Data center demand is skyrocketing as the generative AI revolution continues at pace. The racks of servers already use around 1.5% of global electricity, but by 2030, the International Energy Agency (IEA) expects their power demand to more than double to roughly 945TWh a year, with AI the single biggest driver of that surge.
Beyond energy and water use, and the insatiable demand for chips that has driven Nvidia to record highs and triggered an arms race between Nvidia’s GPUs and the tensor processing units (TPUs) favoured by Google, there’s another resource that’s in increasingly short supply: copper.
Copper is integral to data centers and to the AI revolution. It runs through the high-voltage lines that feed hyperscale campuses, the medium-voltage cables across those sites, the busbars that bring power into server halls, and the windings inside the cooling pumps that stop racks of GPUs from overheating and cooking themselves. It’s also already in short supply. Global refined copper demand is about 28 million tonnes this year, up from 2025 forecasts made just a year ago by the Copper Council. Demand is expected to keep rising, driven by electric vehicles, renewables, grid upgrades, and data centers.
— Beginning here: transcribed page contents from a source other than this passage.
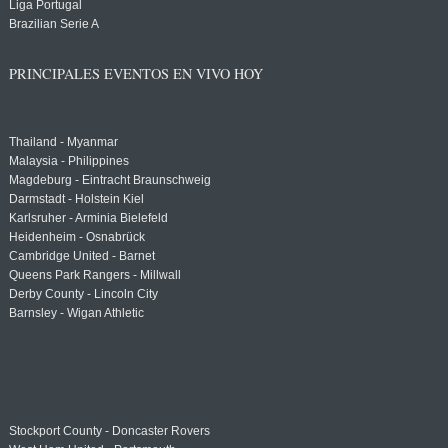
Liga Portugal
Brazilian Serie A
PRINCIPALES EVENTOS EN VIVO HOY
Thailand - Myanmar
Malaysia - Philippines
Magdeburg - Eintracht Braunschweig
Darmstadt - Holstein Kiel
Karlsruher - Arminia Bielefeld
Heidenheim - Osnabrück
Cambridge United - Barnet
Queens Park Rangers - Millwall
Derby County - Lincoln City
Barnsley - Wigan Athletic
Stockport County - Doncaster Rovers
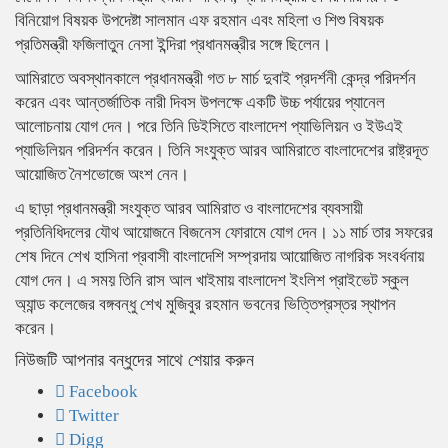
বিনিয়োগ বিষয়ক উপদেষ্টা সালমান এফ রহমান এবং মহিলা ও শিশু বিষয়ক
প্রতিমন্ত্রী ফজিলাতুন নেসা ইন্দিরা প্রধানমন্ত্রীর সঙ্গে ছিলেন।
আমিরাতে অবস্থানকালে প্রধানমন্ত্রী গত ৮ মার্চ দুবাই প্রদর্শনী কেন্দ্র পরিদর্শন
করেন এবং আন্তর্জাতিক নারী দিবস উপলক্ষে একটি উচ্চ পর্যায়ের প্যানেল
আলোচনায় যোগ দেন। পরে তিনি ডিইসিতে বাংলাদেশ প্যাভিলিয়ন ও ইউএই
প্যাভিলিয়ন পরিদর্শন করেন। তিনি সংযুক্ত আরব আমিরাতে বাংলাদেশের রাষ্ট্রদূত
আয়োজিত নৈশভোজে অংশ নেন।
এ ছাড়া প্রধানমন্ত্রী সংযুক্ত আরব আমিরাত ও বাংলাদেশের ব্যবসায়ী
প্রতিনিধিদলের যৌথ আয়োজনে বিজনেস ফোরামে যোগ দেন। ১১ মার্চ তার সফরের
শেষ দিনে শেখ হাসিনা প্রবাসী বাংলাদেশি সম্প্রদায় আয়োজিত নাগরিক সংবর্ধনায়
যোগ দেন। এ সময় তিনি রাস আল খাইমায় বাংলাদেশ ইংলিশ প্রাইভেট স্কুল
অ্যান্ড কলেজের বঙ্গবন্ধু শেখ মুজিবুর রহমান ভবনের ভিত্তিপ্রস্তর স্থাপন
করেন।
নিউজটি আপনার বন্ধুদের সাথে শেয়ার করুন
Facebook
Twitter
Digg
The global copper market is now sliding into a deficit. The International Copper Study Group now expects a refined copper shortfall of around 150,000 tonnes in 2026, reversing what had been a forecast surplus of more than 200,000 tonnes. Investment bank UBS is even more worried about the supply gap, forecasting deficits of 230,000 tonnes in 2025 and more than 400,000 tonnes in 2026 as mine disruptions in Chile, Peru and Indonesia collide with rising demand.
“From my side, it's positive, it's a part of the general electrification story, and copper has to play an important role in that,” says Peter Schmitz, director of global copper markets research at Wood Mackenzie. “Copper is lucky in that it's a commodity that's quite widely used in various sectors and data centers.”
Big box problems
Wood Mackenzie estimates that roughly 700,000 tonnes of copper will go into data centers globally between now and 2030, in the “box itself” — the facility and its internal power systems. On top of that, Schmitz says there could be as much as a further 5 million tonnes tied up in new transmission and distribution infrastructure to bring power to those sites; CRU’s central case assumes about 1.1 million tonnes of that grid copper is directly associated with data centers.
In a market measured in tens of millions of tonnes a year, those numbers don’t sound catastrophic. Other forecasters are in the same ballpark. Macquarie Bank estimates between 330,000 and 420,000 tonnes of copper will be used in data centers by 2030. Yet Sprott, an asset manager, believes copper demand will be far more aggressive due to data centers. They estimate data centers will need about 1.1 million tonnes of copper annually by 2030, or close to 3% of global demand.
(Image credit: Nvidia)
That’s good news for those selling copper. Data-center developers — especially the hyperscale cloud providers now racing to deploy generative AI —are among the few buyers in the world who can’t easily delay or downsize projects based on metals prices. But it’s worse news for the broader copper market, given its supply-demand deficit. Even a few hundred thousand tonnes of extra, price-insensitive demand can move prices for everyone else.